Volatile market conditions have also brought a definitive end to cheap money on the debt front.

According to the Federation of Small Businesses, a survey of members found that successful applications for bank loans and other financing fell significantly in the latter half of 2022, with less than half of applications getting approved.

The FSB warned that lenders could completely withdraw from the market, in a grim parallel to the post-2008 credit crunch.

As Liberum’s equities analyst Joachim Klement put it: “A bank is like someone willing to lend you an umbrella just to ask for it back when it starts to rain.”

“The major problem for smaller businesses,” Klement told Proactive, “is that banks are worried about both rising interest rates which may reduce the ability of companies to service their loans, and the looming recession.
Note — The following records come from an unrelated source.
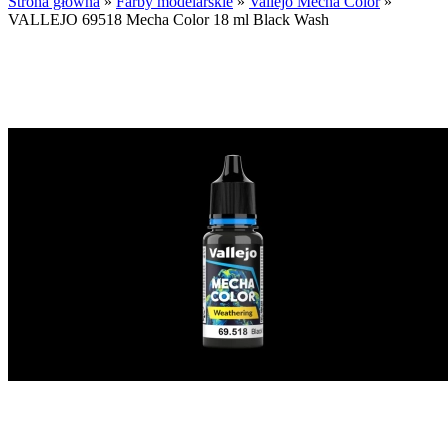
Strona główna
»
Farby modelarskie
»
Vallejo Mecha Color
»
VALLEJO 69518 Mecha Color 18 ml Black Wash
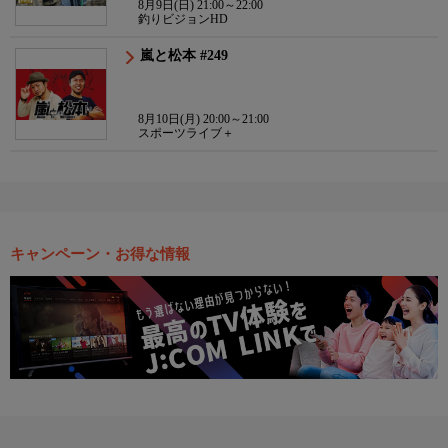
8月9日(日) 21:00～22:00
釣りビジョンHD
嵐と松本 #249
8月10日(月) 20:00～21:00
スポーツライブ＋
キャンペーン・お得な情報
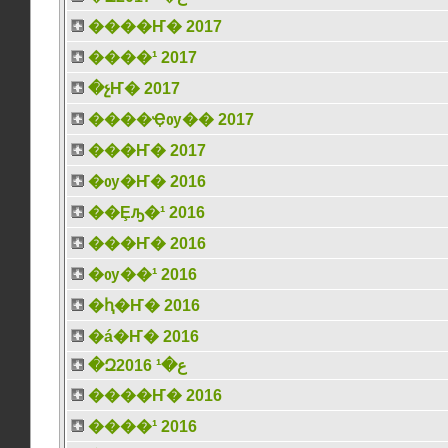
����Ҥ� 2017
����¹ 2017
�չҤ� 2017
����Ҿѹ�� 2017
���Ҥ� 2017
�ѹ�Ҥ� 2016
��Ȩԡ�¹ 2016
���Ҥ� 2016
�ѹ��¹ 2016
�ԧ�Ҥ� 2016
�á�Ҥ� 2016
�Զع�¹ 2016
����Ҥ� 2016
����¹ 2016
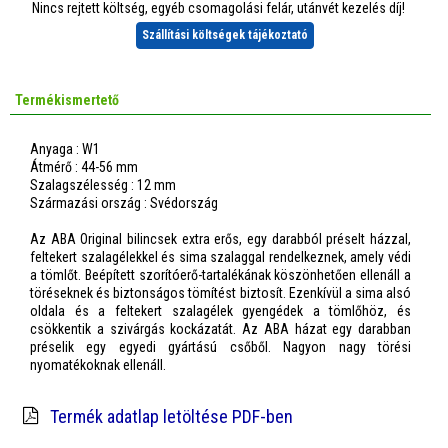
Nincs rejtett költség, egyéb csomagolási felár, utánvét kezelés díj!
Szállítási költségek tájékoztató
Termékismertető
Anyaga : W1
Átmérő : 44-56 mm
Szalagszélesség : 12 mm
Származási ország : Svédország
Az ABA Original bilincsek extra erős, egy darabból préselt házzal,
feltekert szalagélekkel és sima szalaggal rendelkeznek, amely védi
a tömlőt. Beépített szorítóerő-tartalékának köszönhetően ellenáll a
töréseknek és biztonságos tömítést biztosít. Ezenkívül a sima alsó
oldala és a feltekert szalagélek gyengédek a tömlőhöz, és
csökkentik a szivárgás kockázatát. Az ABA házat egy darabban
préselik egy egyedi gyártású csőből. Nagyon nagy törési
nyomatékoknak ellenáll.
Termék adatlap letöltése PDF-ben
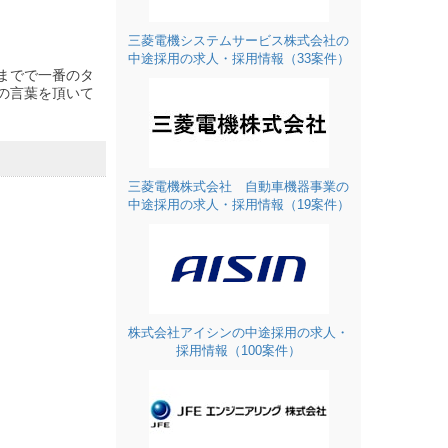
三菱電機システムサービス株式会社の
中途採用の求人・採用情報（33案件）
までで一番のタ
の言葉を頂いて
三菱電機株式会社 自動車機器事業の
中途採用の求人・採用情報（19案件）
株式会社アイシンの中途採用の求人・
採用情報（100案件）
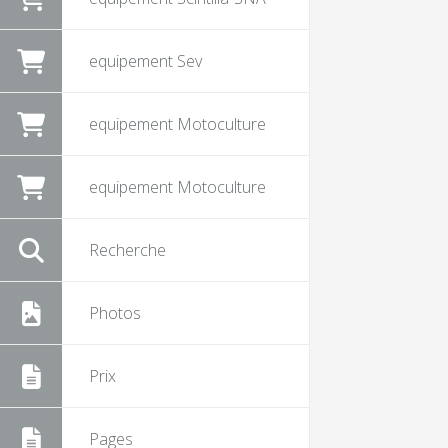
equipement Sev
equipement Motoculture
equipement Motoculture
Recherche
Photos
Prix
Pages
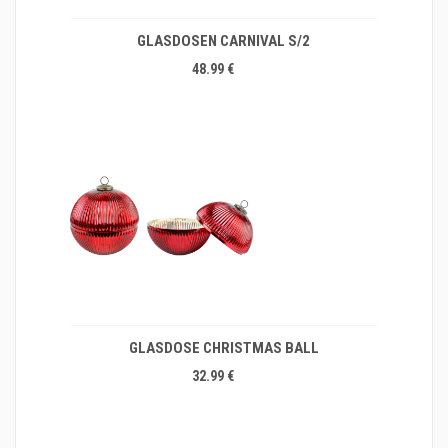
GLASDOSEN CARNIVAL S/2
48.99 €
GLASDOSE CHRISTMAS BALL
32.99 €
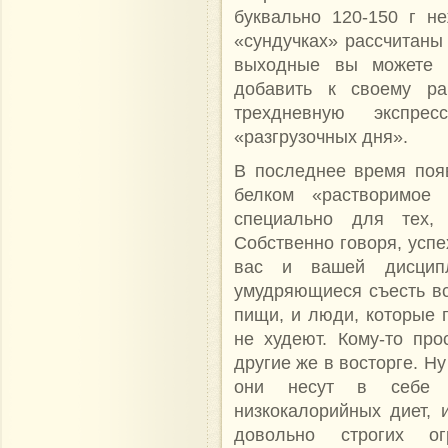
буквально 120-150 г н
«сундучках» рассчитаны
выходные вы можете л
добавить к своему ра
трехдневную экспре
«разгрузочных дня».
В последнее время поя
белком «растворимое
специально для тех, 
Собственно говоря, успе
вас и вашей дисципл
умудряющиеся съесть вс
пищи, и люди, которые 
не худеют. Кому-то про
другие же в восторге. Н
они несут в себе в
низкокалорийных диет, 
довольно строгих о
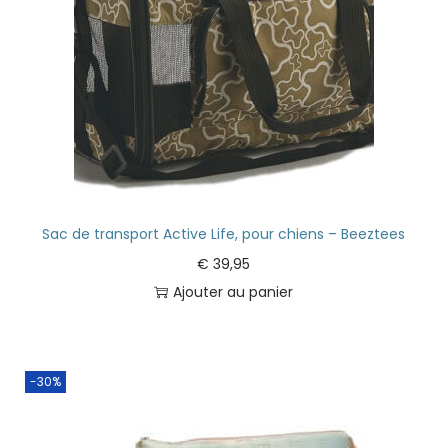
Sac de transport Active Life, pour chiens – Beeztees
€
39,95
Ajouter au panier
-30%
As a result, banks have started to tighten their lending standards.”

“A bank is like someone willing to lend you an umbrella just to ask for it back when it starts to rain”

Retail and consumer goods companies seem to be getting the worst bargain out of this funding drought, with Klement observing a reflection of the ongoing cost-of-living crisis and the fact that, especially in retail, there have been quite a few companies going into administration. 

“Banks are very reluctant to lend in this sector for fears their borrower may be the next one to fall,” he said.

However, small caps aren’t alone in finding reasonably priced funding, with mid caps and large caps also struggling to secure deals.

Klement noted: “Unless the company’s balance sheet is solid and earnings visibility is high, loans will either be very expensive or not available at all.”

Given the evaporating supply of money from traditional routes, it would make sense for companies to start seeking out alternative lending capital-raising streams, which is exactly what Superdry did when it secured a £30mln facility with US-based lender Bantry Bay Capital Limited (LSE:CAPD) last month.

Just this week, British self-driving software start-up Oxbotica has successfully raised US$140mln (£115mln) in a series C funding round comprising investments from some notable venture capital funds, including Japanese insurer Aioi Nissay Dowa Insurance, Japanese oil refiner Eneos’ VC arm, and Chinese giant Tencent.

Read more: Oxbotica successfully raises £115mln in a boost to Britain’s self-driving sector

The potential for a secured lending groundswell in the coming months and years could prove a novel investment play into small- and micro-cap alternative investment funds, especially since Klements noted that “we think financing conditions are unlikely to change soon. We expect the Bank of England, Fed and European Central Bank to not cut interest rates this year, and for the recession to last until the end of 2023”.

“In short, 2023 will be a year of recession uncertainty and high financing costs. So no relief this year, he predicted.

But if 2023 really is the year of alternative lending, it could result in further pain for the junior stock market as businesses seek to shore up capital from the secured debt market instead.